Progressivism in Modern Curriculum

I wrote the following for a school assignment and thought I'd share. :)      

Our current teaching methods are obsolete for today’s students. The traditional methods used in today’s classroom do not teach to the individual student and it just doesn’t work for the modern student. Students are so diverse that they cannot all be expected to learn the same way at the same time. Modern methods are also test focused and not student focused. This all needs to change. Progressivism is a viable option for modern curriculum.

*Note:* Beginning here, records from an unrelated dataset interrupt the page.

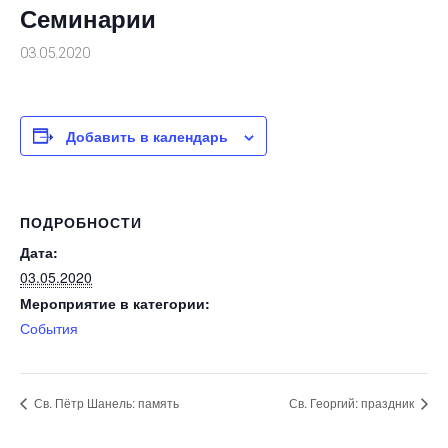
Семинарии
03.05.2020
Добавить в календарь
ПОДРОБНОСТИ
Дата:
03.05.2020
Мероприятие в категории:
События
Св. Пётр Шанель: память
Св. Георгий: праздник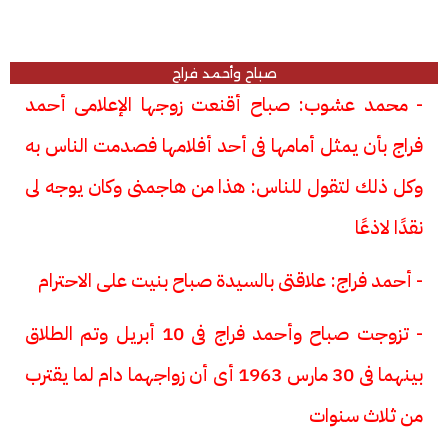
صباح وأحمد فراج
- محمد عشوب: صباح أقنعت زوجها الإعلامى أحمد
فراج بأن يمثل أمامها فى أحد أفلامها فصدمت الناس به
وكل ذلك لتقول للناس: هذا من هاجمنى وكان يوجه لى
نقدًا لاذعًا
- أحمد فراج: علاقتى بالسيدة صباح بنيت على الاحترام
- تزوجت صباح وأحمد فراج فى 10 أبريل وتم الطلاق
بينهما فى 30 مارس 1963 أى أن زواجهما دام لما يقترب
من ثلاث سنوات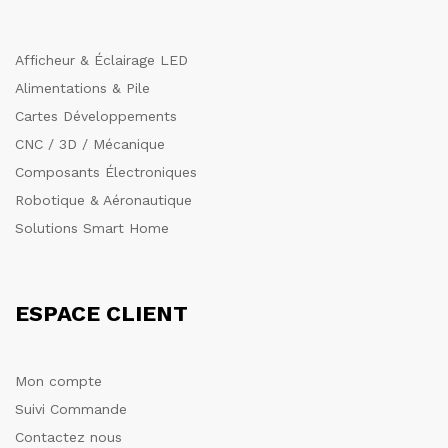
Afficheur & Éclairage LED
Alimentations & Pile
Cartes Développements
CNC / 3D / Mécanique
Composants Électroniques
Robotique & Aéronautique
Solutions Smart Home
ESPACE CLIENT
Mon compte
Suivi Commande
Contactez nous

            It is debated if a progressivism reform movement took place during the turn of the twentieth century. Around 1890-1919 “the philosophical, pedagogical, and administrative underpinnings of what is, in the early twenty-first century, associated with modern schooling, coalesced and transformed, for better or worse, the trajectory of twentieth-century American education.” (Loss & Loss, 2002) Everything completely changed during this time. Progressivism is contrary to traditional learning in that it is student lead and not teacher lead. Most progressive education programs include some common qualities such as, learning through activities and actions, thematic units, critical thinking and problem solving is a big focus, collaborative learning, actually learning and understanding the information instead of just memorizing, personalized education, service learning projects integrated into daily curriculum, varied learning resources (less focus on text books), and ,one of my favorites, assessments based on students’ projects instead of tests. Can you imagine what learning would be like if students were taught this way? Students would be tested on what they actually learned instead of what they memorized for the test. Students would learn other skills like being kind to one another, working with a group, and how to find information instead of just using a text book to give them the information they need. So many more life skills would be learned without having to add more hours to the school day.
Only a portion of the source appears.